▶ [ABOUT THIS EXERCISE]: Pictures don't belong in the copy; print all the records exactly.

Top of DATA TO PROCESS

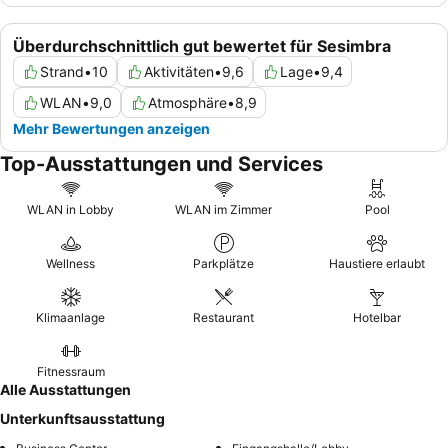
Überdurchschnittlich gut bewertet für Sesimbra
Strand
•
10
Aktivitäten
•
9,6
Lage
•
9,4
WLAN
•
9,0
Atmosphäre
•
8,9
Mehr Bewertungen anzeigen
Top-Ausstattungen und Services
WLAN in Lobby
WLAN im Zimmer
Pool
Wellness
Parkplätze
Haustiere erlaubt
Klimaanlage
Restaurant
Hotelbar
Fitnessraum
Alle Ausstattungen
Unterkunftsausstattung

Bottom of DATA TO PROCESS

▶ [EXERCISE SOLUTION]:
Überdurchschnittlich gut bewertet für Sesimbra
Strand
•
10
Aktivitäten
•
9,6
Lage
•
9,4
WLAN
•
9,0
Atmosphäre
•
8,9
Mehr Bewertungen anzeigen
Top-Ausstattungen und Services
WLAN in Lobby
WLAN im Zimmer
Pool
Wellness
Parkplätze
Haustiere erlaubt
Klimaanlage
Restaurant
Hotelbar
Fitnessraum
Alle Ausstattungen
Unterkunftsausstattung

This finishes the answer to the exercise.